ROCHESTER, N.Y. (WROC) — On Tuesday, News 8 told you about a concerned RCSD father, who said his daughter was getting threats after reporting a gun to school authorities.

Daniel Greathouse says he just wants his daughter back in school.

But not at Dr. Alice Holloway Young Middle School; after students there were allegedly threatening his daughter for reporting the gun.

As a result, two 13-year-old boys were charged with Criminal Possession of a Weapon on November 29.

On Wednesday the Rochester City School District said they would be assisting the family in an emergency transfer to another school, following the threats.

“Like you know, [threats saying] ‘when she comes to school, they’re gonna jump her, or, you know just all types of threats like — they gonna ‘get’ her,'” said Greathouse.

Greathouse said his daughter did the right thing, and shouldn’t have to be paying for it with fear.
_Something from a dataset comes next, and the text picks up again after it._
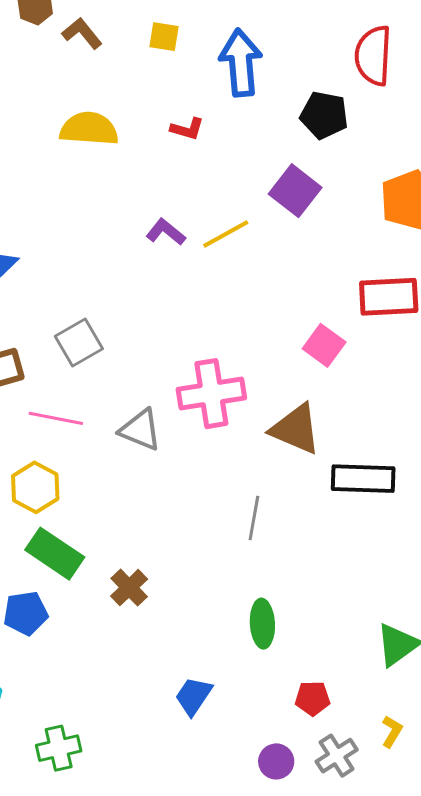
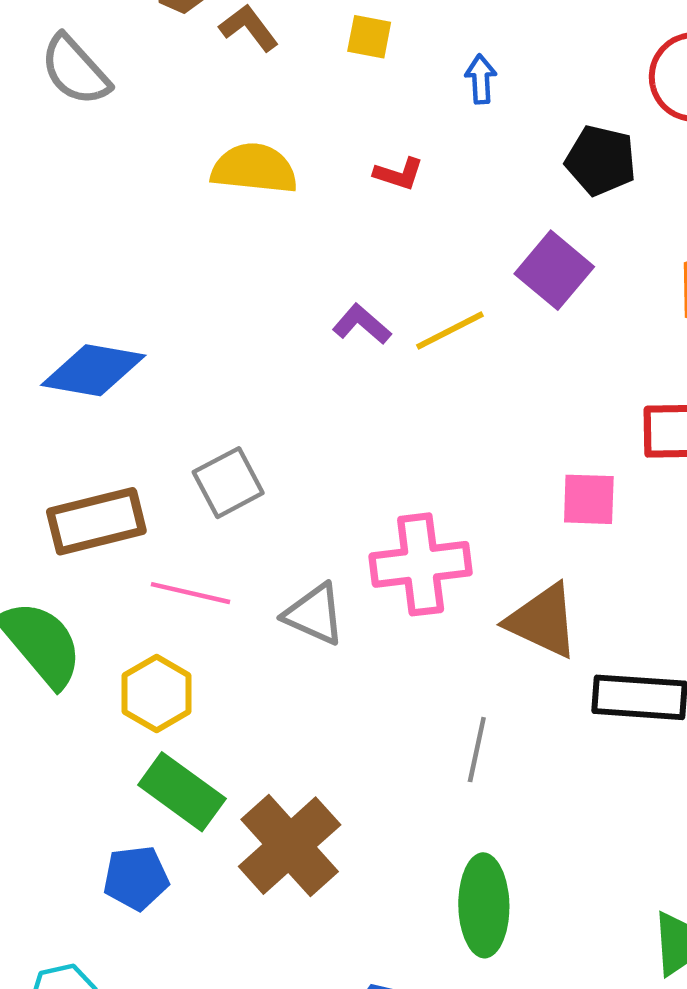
blue arrow: (241, 63) -> (481, 79), size x0.5
pink square: (324, 345) -> (589, 499), turned -36
brown cross: (129, 588) -> (290, 846), size x1.8
green ellipse: (262, 624) -> (484, 905), size x1.4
Victor Saunders, advisor to the mayor’s Violence Prevention Programs said tips are very important in instances like this. And unfortunately, in can result in these types of threats. That’s why he said his job is to help protect those who do come forward.

“It’s the culture — It’s the culture. It’s not necessarily a family situation or anything,” said Saunders, when asked why students feel compelled to make dangerous threats. “It’s the culture of individuals that honestly believe, if you know something, you shouldn’t say something.”

How do we change that culture, to make school a safer place?

Saunders said they approach it with staff members from Pathways to Peace, stationed at school buildings across the district. He said more are on the way soon.

“We just like people to know, it doesn’t have anything to do with you,” said Saunders. There’s no reason to be threatening a child — even if you are one.”

The goal, is to look for red flags and encourage youth to turn away from violence. Also, he said, they work to build trust so students can come forward with information.

“To lead them away from that lifestyle. Because the most important thing is to not be a victim or an assailant in violent crime,” he said. “We’re hoping to be able to build relationships with these people, to allow them to trust, to know that somebody’s in your corner.”

Saunders said when students receive threats after reporting something, it typically happens online.

His advice for this family — and anyone else experiencing this — give them a call.

You can call the city crisis hotline at 585-314-8666.

City officials say you can always report tips anonymously, to 911, Crime Stoppers, RPD Major Crimes Unit, or even the mayor’s office directly.